Exploratory Charters in GitHub

GitHub Issues (for TestingConferences.org)

Since CAST 2015 I’ve wanted to implement an interesting idea that could potentially give my testing greater visibility and greater scrutiny: Putting exploratory testing charters into our project tracking tool.

At work we use GitHub to host our code which means we use GitHub Issues as our bug tracker. Then we use ZenHub on top of GitHub Issues as project management / tracking tool. As the sole (omega) tester on the development I use GitHub issues for a number of activities:

  • Filing and reviewing issues (bugs and enhancements)
  • Occasionally reviewing pushed code changes referenced in the issues I’m tagged on
  • Occasionally reviewing pull requests
  • Committing the rare change to our production code (I’ve done this once so far)
  • Committing code changes to our test automation repo

Do charters belong?

Putting my exploratory charters into GitHub Issues (so they’d be visible in both GitHub and ZenHub) seemed like a worthy proposition. On the one hand it would allow my charters and subsequent notes to be seen and commented on by the whole team. On the other hand, would they really belong? GitHub Issues can be used to track tasks, bugs and enhancements, it’s a pretty simple and straightforward difference. My teammates have been creating tasks for a while and in the last few months I’ve been adding charters.
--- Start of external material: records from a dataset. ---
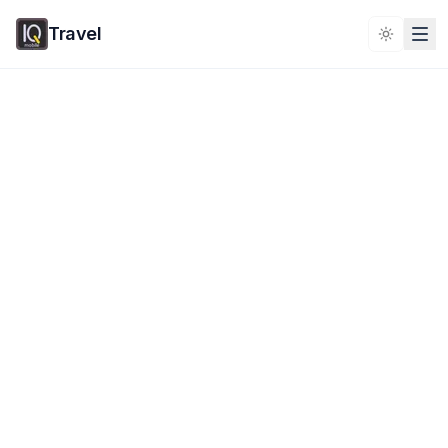
Travel
Toggle 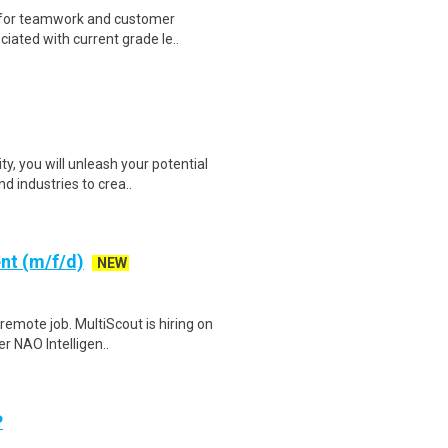
 for teamwork and customer
ciated with current grade le..
, you will unleash your potential
 industries to crea..
nt (m/f/d)
NEW
emote job. MultiScout is hiring on
r NAO Intelligen..
P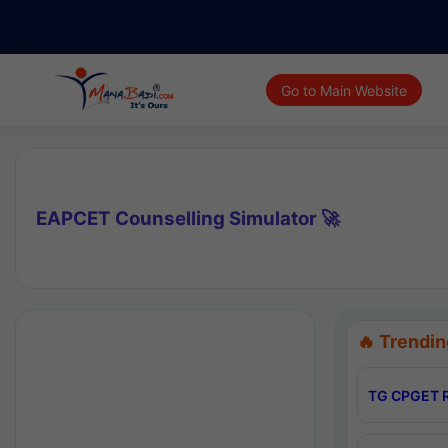
Go to Main Website
EAPCET Counselling Simulator 🚀
🔥 Trendin
TG CPGET R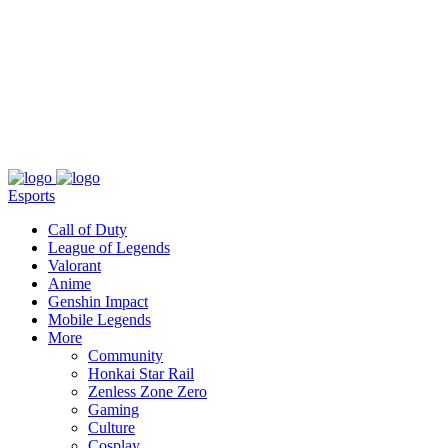
About
Press
T&C
Contact Us
Partners
Esports
Call of Duty
League of Legends
Valorant
Anime
Genshin Impact
Mobile Legends
More
Community
Honkai Star Rail
Zenless Zone Zero
Gaming
Culture
Cosplay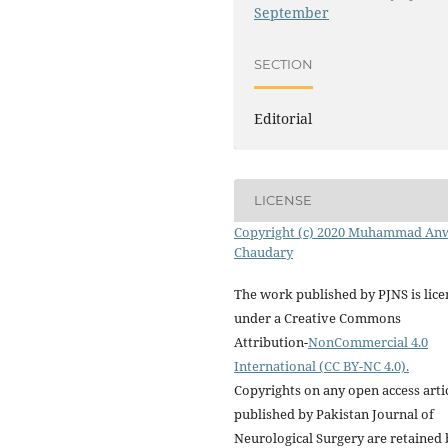
September
SECTION
Editorial
LICENSE
Copyright (c) 2020 Muhammad An
Chaudary
The work published by PJNS is lic
under a Creative Commons
Attribution-
NonCommercial 4.0
International (CC BY-NC 4.0).
Copyrights on any open access arti
published by Pakistan Journal of
Neurological Surgery are retained 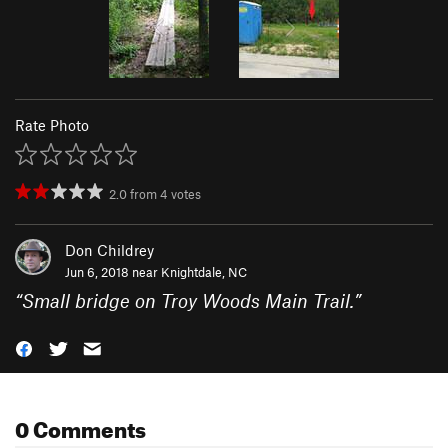
Rate Photo
2.0
from
4
votes
Don Childrey
Jun 6, 2018 near
Knightdale, NC
“
Small bridge on Troy Woods Main Trail.
”
0 Comments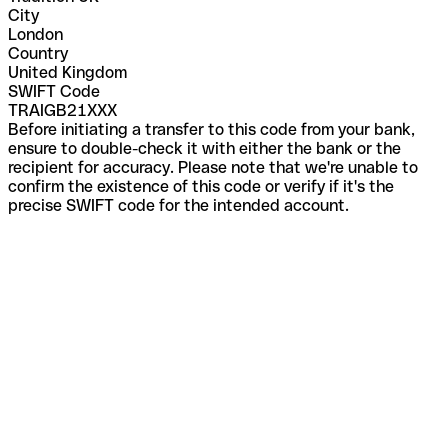
City
London
Country
United Kingdom
SWIFT Code
TRAIGB21XXX
Before initiating a transfer to this code from your bank,
ensure to double-check it with either the bank or the
recipient for accuracy. Please note that we're unable to
confirm the existence of this code or verify if it's the
precise SWIFT code for the intended account.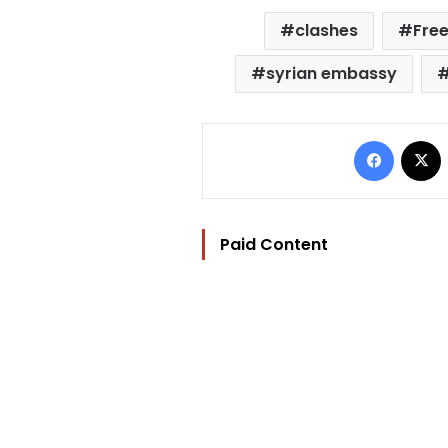
clashes
Free
syrian embassy
Facebo
Paid Content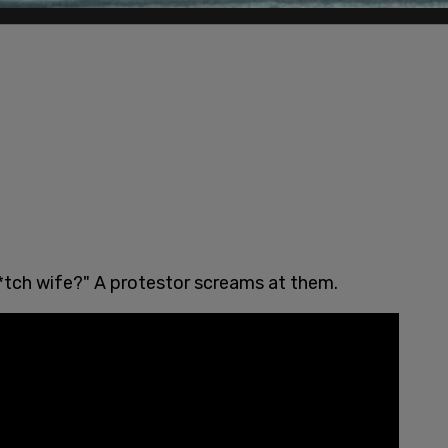
b*tch wife?" A protestor screams at them.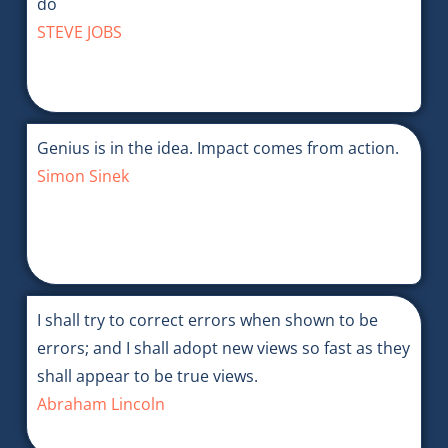
do
STEVE JOBS
Genius is in the idea. Impact comes from action.
Simon Sinek
I shall try to correct errors when shown to be
errors; and I shall adopt new views so fast as they
shall appear to be true views.
Abraham Lincoln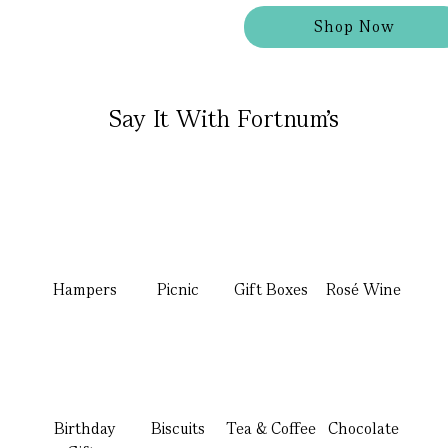
Shop Now
Say It With Fortnum's
Hampers
Picnic
Gift Boxes
Rosé Wine
Birthday
Biscuits
Tea & Coffee
Chocolate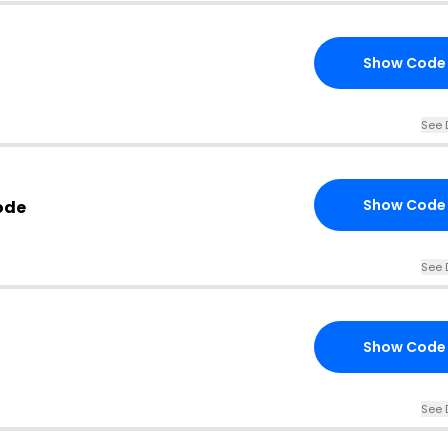
Show Code
See 
Show Code
ode
See 
Show Code
See 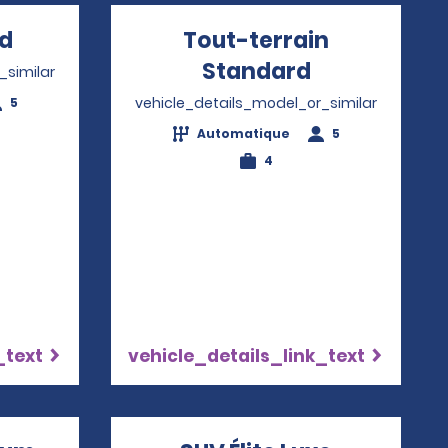
rd
Opens in a new window
Tout-terrain
Standard
Opens in a
_similar
vehicle_details_model_or_similar
5
Automatique
5
4
_text
vehicle_details_link_text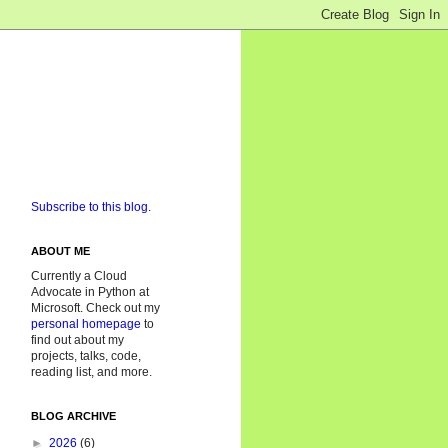
Subscribe to this blog.
ABOUT ME
Currently a Cloud
Advocate in Python at
Microsoft. Check out my
personal homepage
to
find out about my
projects, talks, code,
reading list, and more.
BLOG ARCHIVE
►
2026
(6)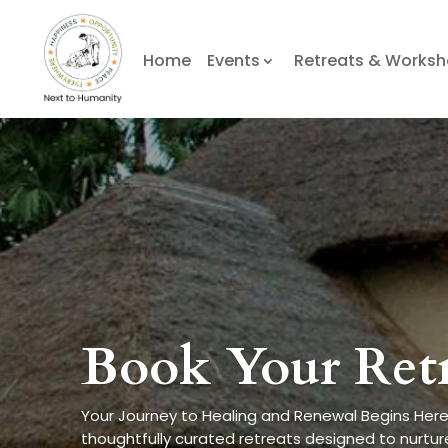
Home
Events
Retreats & Works
Book Your Ret
Your Journey to Healing and Renewal Begins Here
thoughtfully curated retreats designed to nurture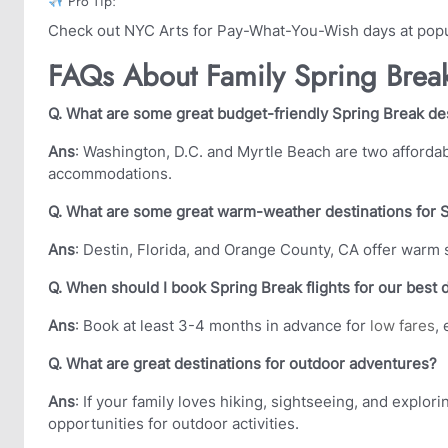
Pro Tip:
Check out NYC Arts for Pay-What-You-Wish days at popu
FAQs About Family Spring Break
Q. What are some great budget-friendly Spring Break dest
Ans
: Washington, D.C. and Myrtle Beach are two affordabl
accommodations.
Q. What are some great warm-weather destinations for 
Ans
: Destin, Florida, and Orange County, CA offer warm
Q. When should I book Spring Break flights for our best 
Ans
: Book at least 3-4 months in advance for
low fares
,
Q. What are great destinations for outdoor adventures?
Ans
: If your family loves hiking, sightseeing, and explo
opportunities for outdoor activities.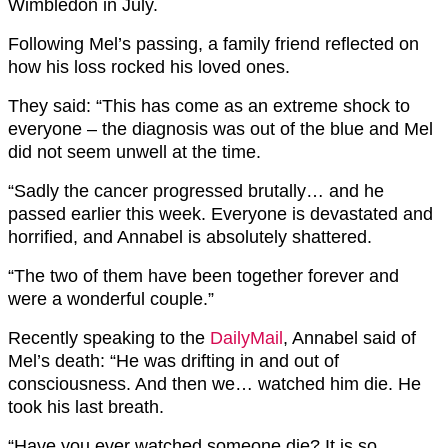
Wimbledon in July.
Following Mel’s passing, a family friend reflected on
how his loss rocked his loved ones.
They said: “This has come as an extreme shock to
everyone – the diagnosis was out of the blue and Mel
did not seem unwell at the time.
“Sadly the cancer progressed brutally… and he
passed earlier this week. Everyone is devastated and
horrified, and Annabel is absolutely shattered.
“The two of them have been together forever and
were a wonderful couple.”
Recently speaking to the
DailyMail
, Annabel said of
Mel’s death: “He was drifting in and out of
consciousness. And then we… watched him die. He
took his last breath.
“Have you ever watched someone die? It is so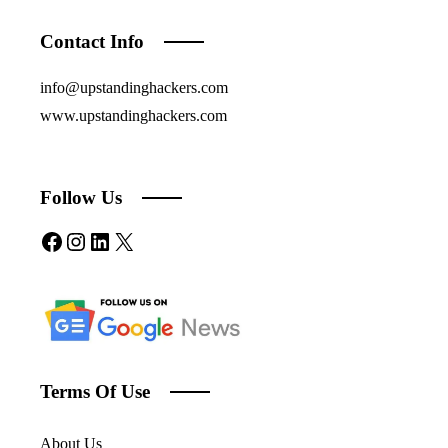
Contact Info
info@upstandinghackers.com
www.upstandinghackers.com
Follow Us
Facebook
Instagram
LinkedIn
X
Terms Of Use
About Us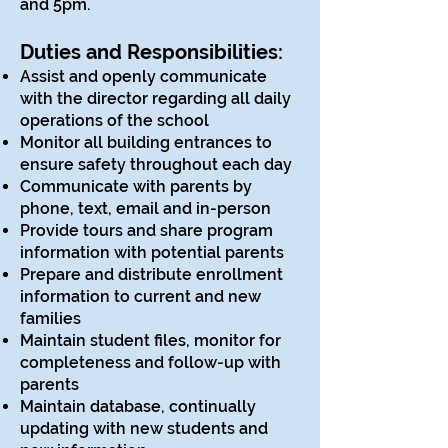
and 5pm.
Duties and Responsibilities:
Assist and openly communicate
with the director regarding all daily
operations of the school
Monitor all building entrances to
ensure safety throughout each day
Communicate with parents by
phone, text, email and in-person
Provide tours and share program
information with potential parents
Prepare and distribute enrollment
information to current and new
families
Maintain student files, monitor for
completeness and follow-up with
parents
Maintain database, continually
updating with new students and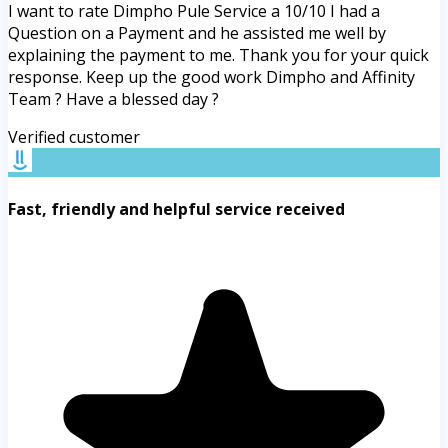
I want to rate Dimpho Pule Service a 10/10 I had a
Question on a Payment and he assisted me well by
explaining the payment to me. Thank you for your quick
response. Keep up the good work Dimpho and Affinity
Team ? Have a blessed day ?
Verified customer
Fast, friendly and helpful service received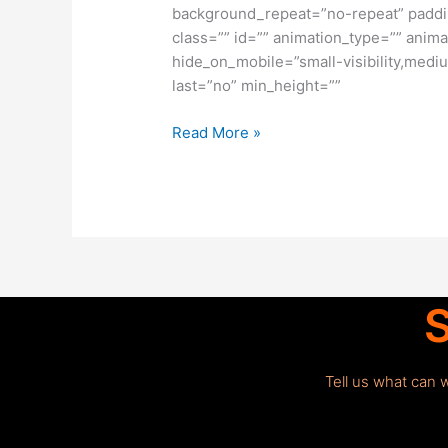
background_repeat=”no-repeat” paddi
class=”” id=”” animation_type=”” anima
hide_on_mobile=”small-visibility,medium
last=”no” min_height=””
Read More »
S
Tell us what can 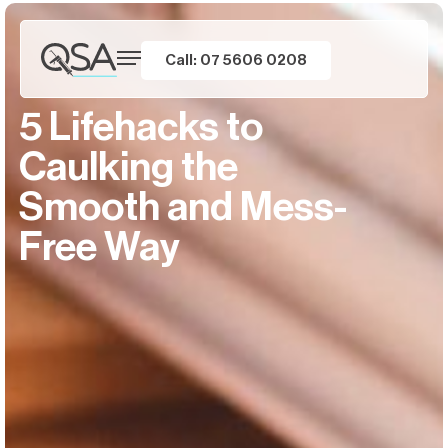
Call: 07 5606 0208
5 Lifehacks to
Caulking the
Smooth and Mess-
Free Way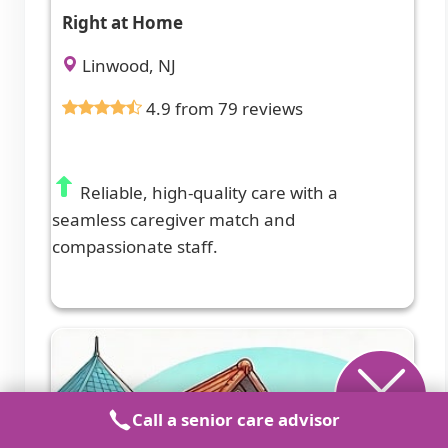
Right at Home
Linwood, NJ
4.9 from 79 reviews
Reliable, high-quality care with a
seamless caregiver match and
compassionate staff.
Call a senior care advisor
So far, no one but me seems to care. Great! First step complete. I already break the charters up into test sessions with notes and debrief information. After each session that information usually stays in my session notes. Instead it should flow into it’s corresponding charter’s task so I have a stream of updates as to what this charter has uncovered and what there’s still left to do.

That’s my next step, use the GitHub task to more actively record the details of the session and report back how the charter is going. From there I can keep track of the amount of effort I’ve spent (ZenHub allows us to track hours assigned to a task) per charter. Once this becomes more comfortable, the final step is to get our project management team to help influence the prioritization and maybe creation of those charters. Small steps! Shout out to Jesse Alford for the suggestion!